TO DO: What lines of the data below hold the string "に雲の模様を"? Copy each one out.

INPUT DATA:
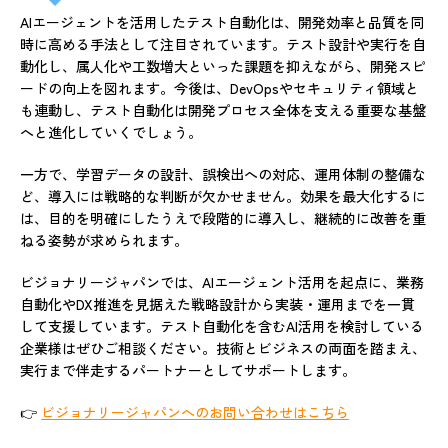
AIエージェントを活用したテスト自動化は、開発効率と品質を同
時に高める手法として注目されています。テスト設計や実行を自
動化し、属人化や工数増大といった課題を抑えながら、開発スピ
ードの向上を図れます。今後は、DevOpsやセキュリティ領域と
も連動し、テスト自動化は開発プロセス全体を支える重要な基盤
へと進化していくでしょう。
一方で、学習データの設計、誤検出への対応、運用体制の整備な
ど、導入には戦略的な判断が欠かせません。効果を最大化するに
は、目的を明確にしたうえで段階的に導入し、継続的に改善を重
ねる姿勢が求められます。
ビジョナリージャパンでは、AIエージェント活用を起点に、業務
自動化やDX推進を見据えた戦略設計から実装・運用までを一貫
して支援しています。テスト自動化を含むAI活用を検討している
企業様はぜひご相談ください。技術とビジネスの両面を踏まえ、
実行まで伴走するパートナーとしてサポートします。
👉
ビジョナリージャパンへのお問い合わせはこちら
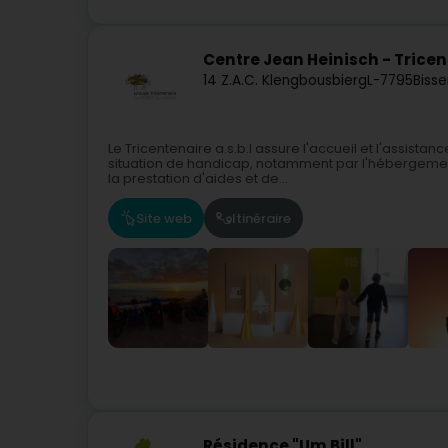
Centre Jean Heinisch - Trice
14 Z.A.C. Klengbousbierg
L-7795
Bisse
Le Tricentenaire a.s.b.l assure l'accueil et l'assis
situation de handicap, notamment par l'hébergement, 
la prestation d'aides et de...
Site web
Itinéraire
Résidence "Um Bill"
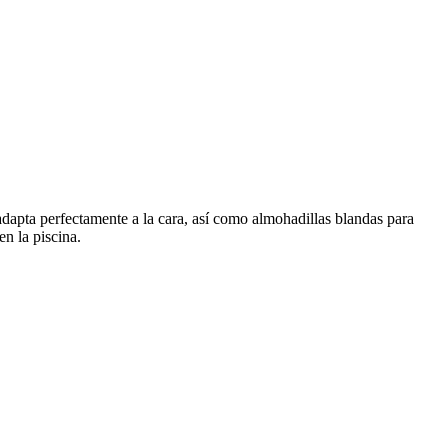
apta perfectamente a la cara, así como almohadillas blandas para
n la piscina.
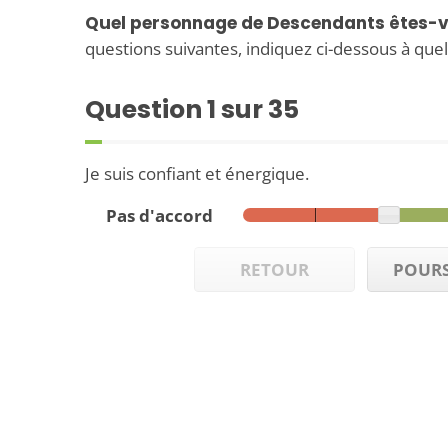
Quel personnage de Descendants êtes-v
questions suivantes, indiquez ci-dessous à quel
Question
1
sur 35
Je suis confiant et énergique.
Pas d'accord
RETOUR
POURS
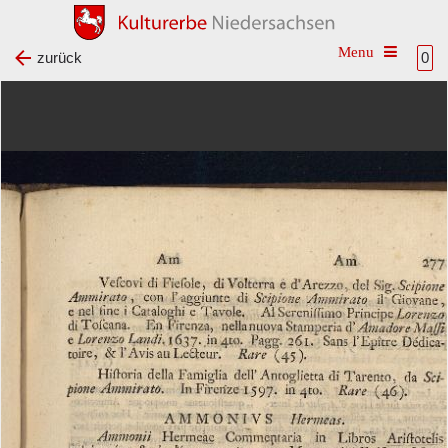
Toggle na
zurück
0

==

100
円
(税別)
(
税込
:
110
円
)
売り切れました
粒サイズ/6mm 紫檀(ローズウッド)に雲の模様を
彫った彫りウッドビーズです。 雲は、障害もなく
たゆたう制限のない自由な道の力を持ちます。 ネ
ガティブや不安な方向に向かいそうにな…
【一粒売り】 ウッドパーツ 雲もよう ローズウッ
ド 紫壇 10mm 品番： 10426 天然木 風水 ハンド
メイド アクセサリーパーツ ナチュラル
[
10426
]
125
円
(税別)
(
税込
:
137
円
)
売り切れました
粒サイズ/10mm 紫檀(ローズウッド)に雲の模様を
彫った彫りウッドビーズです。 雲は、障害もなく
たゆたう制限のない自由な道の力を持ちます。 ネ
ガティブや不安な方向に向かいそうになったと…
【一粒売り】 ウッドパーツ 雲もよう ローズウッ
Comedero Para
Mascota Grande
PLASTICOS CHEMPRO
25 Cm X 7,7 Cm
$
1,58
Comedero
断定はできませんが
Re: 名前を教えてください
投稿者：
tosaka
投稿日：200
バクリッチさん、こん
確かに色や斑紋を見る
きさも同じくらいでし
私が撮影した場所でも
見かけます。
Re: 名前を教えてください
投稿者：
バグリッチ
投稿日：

PROBLEM SOLUTION:
粒サイズ/6mm 紫檀(ローズウッド)に雲の模様を
粒サイズ/10mm 紫檀(ローズウッド)に雲の模様を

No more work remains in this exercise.